On permet souvent à ceux qui ont les moyens d’effectuer des dons importants d’exercer l’influence la plus décisive en façonnant l’impact de leurs dons et, par le truchement de leur philanthropie, de façonner la société au sens large, contrairement à ceux dont les dons se chiffrent à quelques centaines de dollars ou moins. Cela donne à penser que chaque dollar équivaut à un vote – et que, plus les dollars sont nombreux, plus le nombre de votes l’est également, ce qui augmente votre influence de donateur – et ce qui ressemble beaucoup au système démocratique aux États-Unis, ici au Canada et, franchement, dans le monde entier.

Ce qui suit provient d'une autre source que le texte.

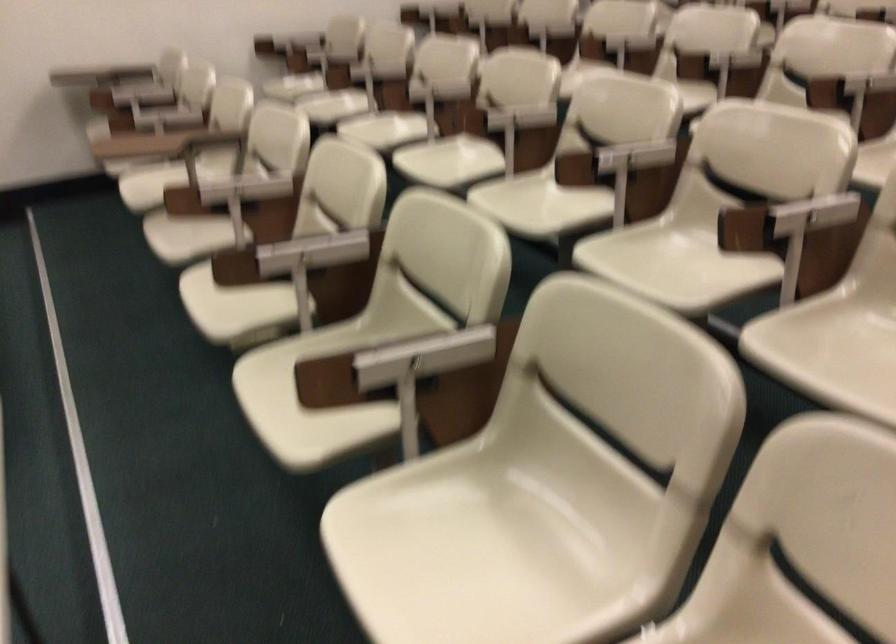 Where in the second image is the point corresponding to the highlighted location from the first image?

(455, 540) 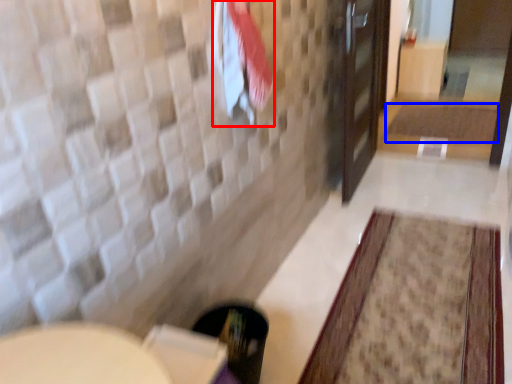 Question: Among these objects, which one is nearest to the camera, beach towel (highlighted by a red box) or bath mat (highlighted by a blue box)?

Choices:
 (A) beach towel
 (B) bath mat

Answer: (A) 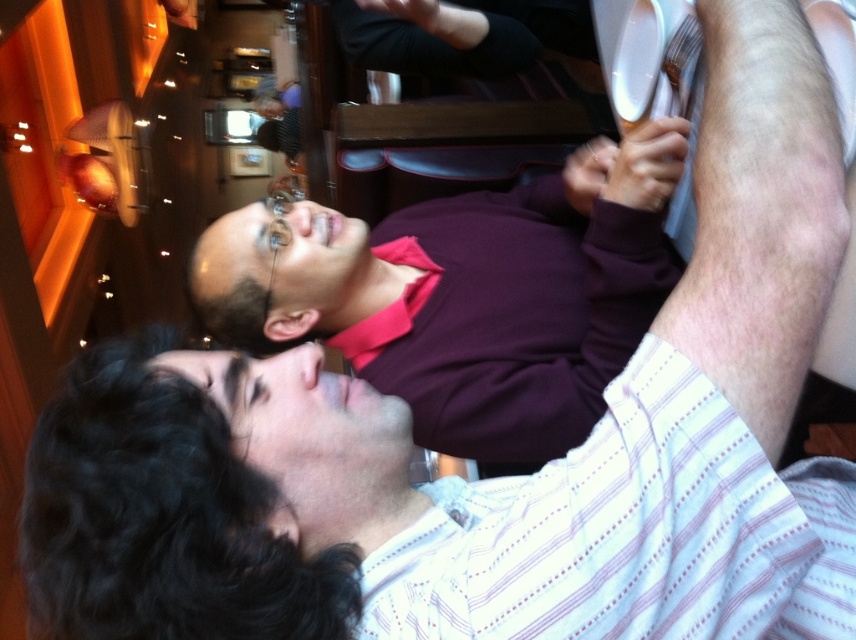 Question: Does maroon shirt at upper center have a smaller size compared to white striped shirt at upper right?

Choices:
 (A) yes
 (B) no

Answer: (B)

Question: Does maroon shirt at upper center have a lesser width compared to white striped shirt at upper right?

Choices:
 (A) no
 (B) yes

Answer: (A)

Question: Which point is closer to the camera?

Choices:
 (A) (508, 502)
 (B) (444, 218)

Answer: (A)

Question: Does maroon shirt at upper center have a greater width compared to white striped shirt at upper right?

Choices:
 (A) yes
 (B) no

Answer: (A)

Question: Which of the following is the closest to the observer?

Choices:
 (A) (819, 570)
 (B) (278, 328)

Answer: (A)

Les personnes qui ont de l’argent achètent de l’influence, mais, dans l’ensemble, les donateurs à l’influence et aux moyens les plus importants ne présentent pas la même diversité que l’ensemble de la population. Des nuances importantes de la philanthrope nous échappent-elles? Et comment pouvons-nous faire en sorte que les intérêts d’une très petite minorité ne relèguent pas au second rang les intérêts des nombreuses personnes aux moyens financiers relativement plus modestes? 

De par leurs dons, les donateurs peuvent exercer de l’influence sur l’orientation des organismes caritatifs et ils ne s’en privent pas. Faut-il en conclure que plus le donateur est important, plus son influence l’est également?

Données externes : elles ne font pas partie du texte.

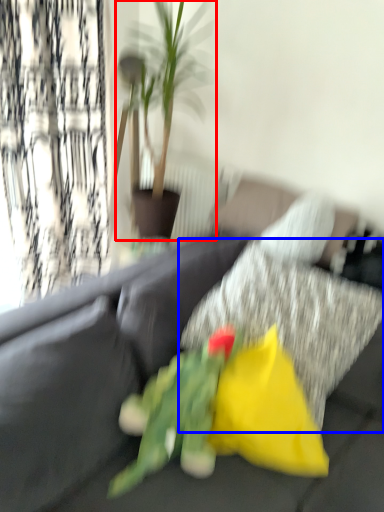 Question: Among these objects, which one is nearest to the camera, houseplant (highlighted by a red box) or pillow (highlighted by a blue box)?

Choices:
 (A) houseplant
 (B) pillow

Answer: (B) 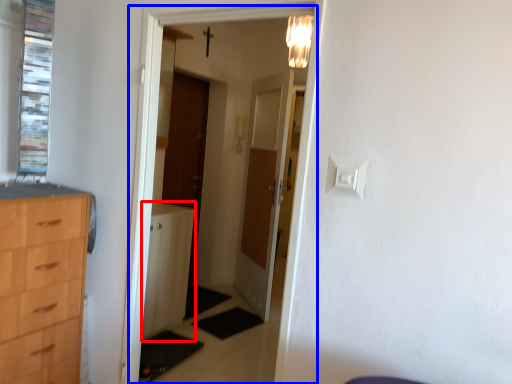 Question: Which object appears closest to the camera in this image, file cabinet (highlighted by a red box) or corridor (highlighted by a blue box)?

Choices:
 (A) file cabinet
 (B) corridor

Answer: (B) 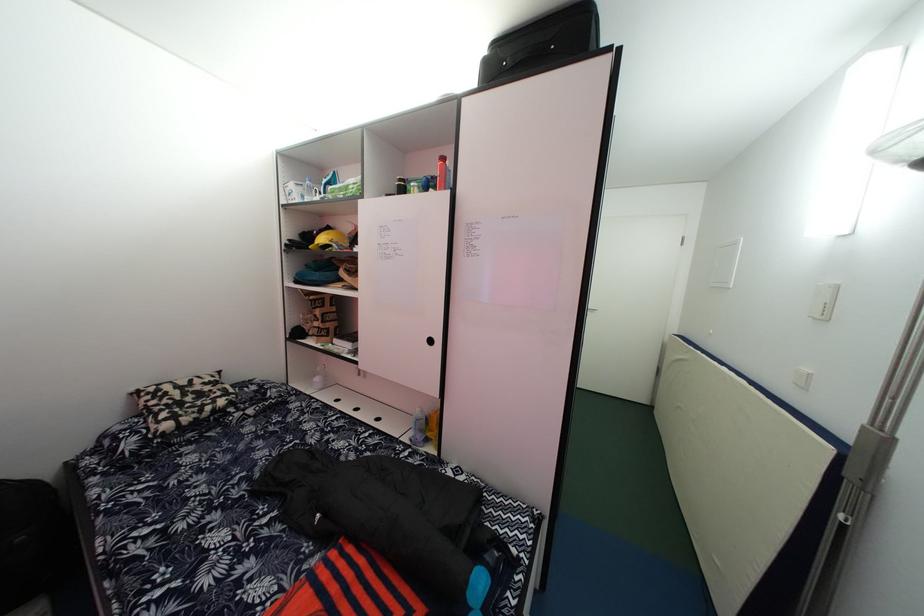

De nombreux organismes de partout au Canada sont fiers de leurs profondes racines dans la philanthropie. Les histoires de philanthropie transformationnelle et d’admirables actes de générosité inspirent tout autant les employés, les bénévoles et d’autres philanthropes. Un grand nombre de ces donateurs sont véritablement altruistes et ont un impact bénéfique sur leurs communautés en soutenant les hôpitaux, les universités, les églises ou les institutions artistiques et culturelles. En revanche, si on examine la situation dans son ensemble, du point de vue de la diversité et l’inclusion, une autre histoire émerge : les organismes caritatifs qui ont attiré ce type de donateurs, ou les organismes que ces derniers choisissent de soutenir financièrement, ont également façonné notre société de façon à promouvoir certaines causes ou initiatives plus que d’autres.

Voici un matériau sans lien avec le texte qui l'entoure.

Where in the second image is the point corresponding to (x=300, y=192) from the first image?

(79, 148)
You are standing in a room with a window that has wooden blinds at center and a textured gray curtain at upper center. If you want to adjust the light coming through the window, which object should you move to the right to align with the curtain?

Les organismes qui peuvent le mieux fidéliser les donateurs et témoigner leur reconnaissance envers ces derniers (p. ex. en apposant le nom d’un donateur sur un édifice) semblent beaucoup plus prospères que ceux dont la mission est moins exigeante en investissements ou dont les témoignages de reconnaissance ne sont pas aussi visibles. Pardonnez-nous ce cynisme, nous ne suggérons pas que les donateurs sont homogènes ni que leurs dons ne sont motivés que par la reconnaissance. Voici un exemple qui appui notre argument : il est clair que le capital social des personnes noires et des communautés noires au Canada est beaucoup moins abondant que celui des autres personnes et des autres communautés, blanches notamment. Par conséquent, il ne faut pas s’attendre à une influence particulièrement positive des investissements philanthropiques pour les communautés noires et les organismes au service des personnes noires. Et en voici la preuve – pour chaque don de 100 dollars à un organisme caritatif au Canada, seulement sept cents sont octroyés aux organismes caritatifs noirs, selon la première étude de son genre consacrée au secteur philanthropique du pays et à son impact sur les communautés noires.

Avant de se lancer dans d’importantes campagnes de financement des immobilisations, il n’est pas rare que les organismes sollicitent l’avis de leurs plus fidèles bienfaiteurs. On peut donc présumer que si les donateurs ne voient pas de nouveaux projets d’un œil favorable, ils n’obtiennent pas le feu vert, indépendamment de leur mérite. Est-il donc possible que notre pratique de la philanthropie donne aux grands donateurs et aux méga-donateurs le pouvoir d’influer sur l’orientation d’un organisme – directement ou indirectement?

Les petits donateurs devraient-ils avoir leur mot à dire?

Dans les sociétés démocratiques, la majorité l’emporte. Il n’est donc peut-être pas déraisonnable de s’attendre à ce que les personnes qui communiquent naturellement plus souvent avec les dirigeants et qui disposent de plus de ressources (finances, réseaux, etc.) puissent exercer une influence supérieure sur l’emploi des fonds. En revanche, on peut soutenir que ceux qui donnent moins, comme les donateurs qui contribuent aux campagnes annuelles de financement, par exemple, donnent une proportion supérieure de leur revenu et affectent principalement leurs dons à la « survie » des projets (p. ex. dons non désignés qui peuvent financer les frais administratifs généraux). D’une certaine manière, leur impact sur les organismes est le plus direct, mais ils n’exercent qu’une influence faible ou nulle sur leur orientation et n’ont que peu d’accès ou aucun accès à leurs dirigeants. Pourrait-on réinventer un modèle philanthropique dans lequel même les petits donateurs ont droit aux louanges et à la consultation réservés aux grands donateurs?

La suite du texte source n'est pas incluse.